Monday, December 30, 2013

what i learned at home in florida

"i'm a grown woman. i can do whatever I want." - nelson mandela


don't trust anyone.


 nobody trusts you.


the oceans are being over-fished.



"nostalgia, pt 1"



I don’t remember where I was when the news broke that John F. Kennedy was shot.  I don’t feel too much shame about this, mostly because my parents were both eleven-years-old when it happened—years before they would meet and decades before my father would say that he would rather buy a sailboat than have a child.  He and my mother would have five (children, not sailboats).

I don’t remember where I was when Harvey Milk was shot.  This feels more to do with the fact that my Floridian public school education made no mention of Mr. Milk than it does with the fact that he was assassinated twelve years before I was born and thirty years before the movie was released (and I would hear his name for the first time).

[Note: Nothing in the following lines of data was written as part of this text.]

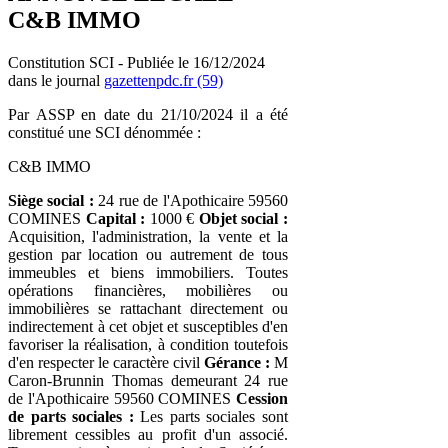
C&B IMMO
Constitution SCI - Publiée le 16/12/2024
dans le journal
gazettenpdc.fr (59)
Par ASSP en date du 21/10/2024 il a été
constitué une SCI dénommée :
C&B IMMO
Siège social :
24 rue de l'Apothicaire 59560
COMINES
Capital :
1000 €
Objet social :
Acquisition, l'administration, la vente et la
gestion par location ou autrement de tous
immeubles et biens immobiliers. Toutes
opérations financières, mobilières ou
immobilières se rattachant directement ou
indirectement à cet objet et susceptibles d'en
favoriser la réalisation, à condition toutefois
d'en respecter le caractère civil
Gérance :
M
Caron-Brunnin Thomas demeurant 24 rue
de l'Apothicaire 59560 COMINES
Cession
de parts sociales :
Les parts sociales sont
librement cessibles au profit d'un associé.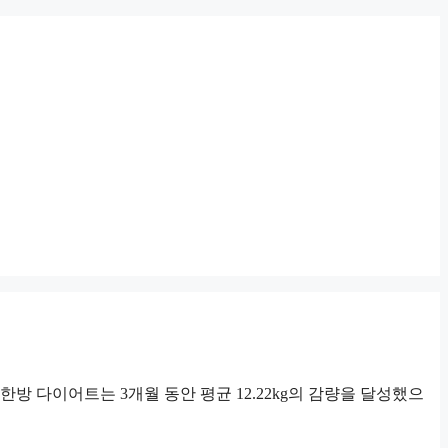
방 다이어트는 3개월 동안 평균 12.22kg의 감량을 달성했으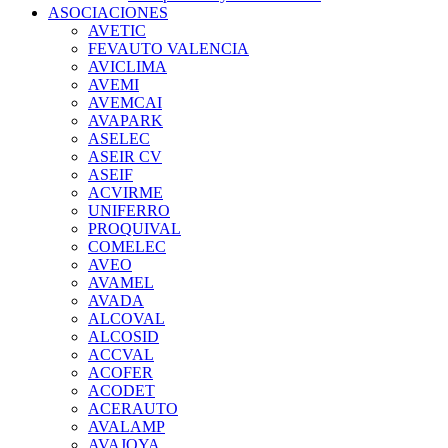
ASOCIACIONES
AVETIC
FEVAUTO VALENCIA
AVICLIMA
AVEMI
AVEMCAI
AVAPARK
ASELEC
ASEIR CV
ASEIF
ACVIRME
UNIFERRO
PROQUIVAL
COMELEC
AVEO
AVAMEL
AVADA
ALCOVAL
ALCOSID
ACCVAL
ACOFER
ACODET
ACERAUTO
AVALAMP
AVAJOYA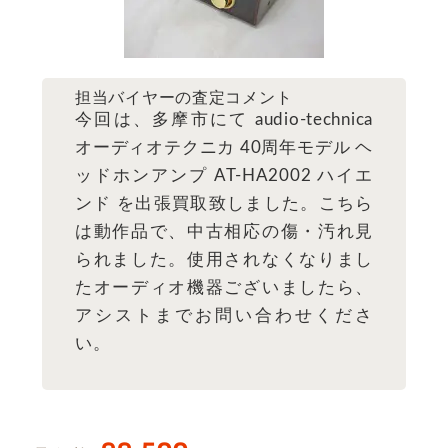
担当バイヤーの査定コメント
今回は、多摩市にて audio-technica
オーディオテクニカ 40周年モデル ヘ
ッドホンアンプ AT-HA2002 ハイエ
ンド を出張買取致しました。こちら
は動作品で、中古相応の傷・汚れ見
られました。使用されなくなりまし
たオーディオ機器ございましたら、
アシストまでお問い合わせくださ
い。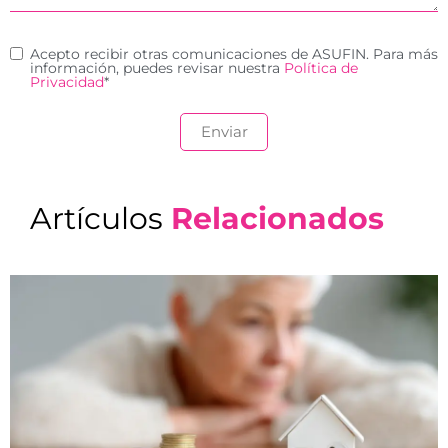
Acepto recibir otras comunicaciones de ASUFIN. Para más
información, puedes revisar nuestra
Política de
Privacidad
*
Artículos
Relacionados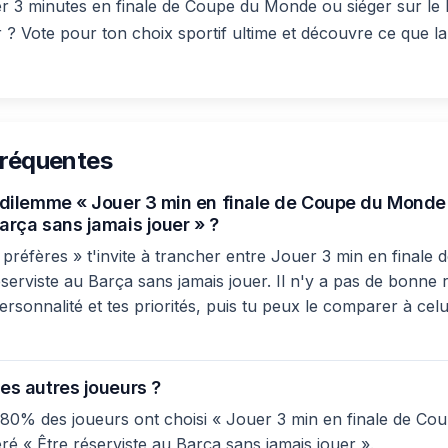
ler 3 minutes en finale de Coupe du Monde ou siéger sur l
r ? Vote pour ton choix sportif ultime et découvre ce que la
fréquentes
e dilemme « Jouer 3 min en finale de Coupe du Monde
arça sans jamais jouer » ?
préfères » t'invite à trancher entre Jouer 3 min en finale
serviste au Barça sans jamais jouer. Il n'y a pas de bonne 
ersonnalité et tes priorités, puis tu peux le comparer à celu
es autres joueurs ?
 80% des joueurs ont choisi « Jouer 3 min en finale de C
ré « Être réserviste au Barça sans jamais jouer ».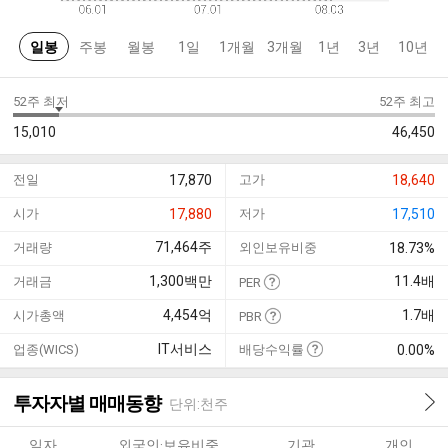
일봉
주봉
월봉
1일
1개월
3개월
1년
3년
10년
52주 최저
52주 최고
15,010
46,450
전일
17,870
고가
18,640
시가
17,880
저가
17,510
71,464
주
거래량
외인보유비중
18.73%
1,300
백만
11.4
배
거래금
PER
4,454
억
1.7
배
시가총액
PBR
IT서비스
업종(WICS)
배당수익률
0.00%
투자자별 매매동향
단위:천주
일자
외국인·보유비중
기관
개인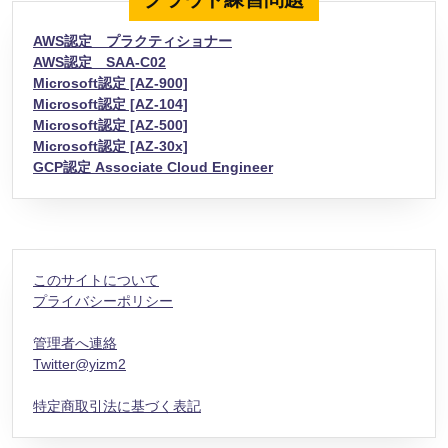
ジ
AWS認定 プラクティショナー
送
AWS認定 SAA-C02
り
Microsoft認定 [AZ-900]
Microsoft認定 [AZ-104]
Microsoft認定 [AZ-500]
Microsoft認定 [AZ-30x]
GCP認定 Associate Cloud Engineer
このサイトについて
プライバシーポリシー
管理者へ連絡
Twitter@yizm2
特定商取引法に基づく表記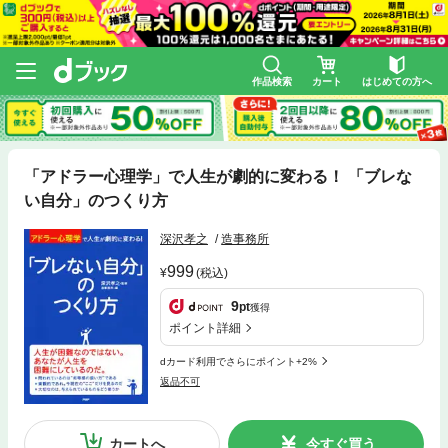
作品検索
カート
はじめての方へ
「アドラー心理学」で人生が劇的に変わる！ 「ブレな
い自分」のつくり方
深沢孝之
造事務所
999
(税込)
9
pt
獲得
ポイント詳細
dカード利用でさらにポイント+2%
返品不可
カートへ
今すぐ買う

I have a faint recollection of September 11th, but when that tragedy occurred, it was my turn to be eleven.  I was more struck by the reality that I still had to go to soccer practice that day than I was struck by the “reality” that two airplanes had struck two buildings in a city that I wouldn’t visit for another seven years—when I would move there to try to make a living making art.

I do remember where I as when I heard that Michael Jackson died.

I grew up in a family of seven: two parents (one male, one female) who have been married as long as anyone can remember, four sisters, and 1.5 dogs.  It was a stable childhood.  My mother stayed home to raise the kids and my father made a career as a professional altruist—traveling the world to places like Thailand, Cambodia, Ethiopia, Romania, and Palestine to advocate for children’s rights.  (His survival job is working as a pediatrician at one of the country's top research hospitals). 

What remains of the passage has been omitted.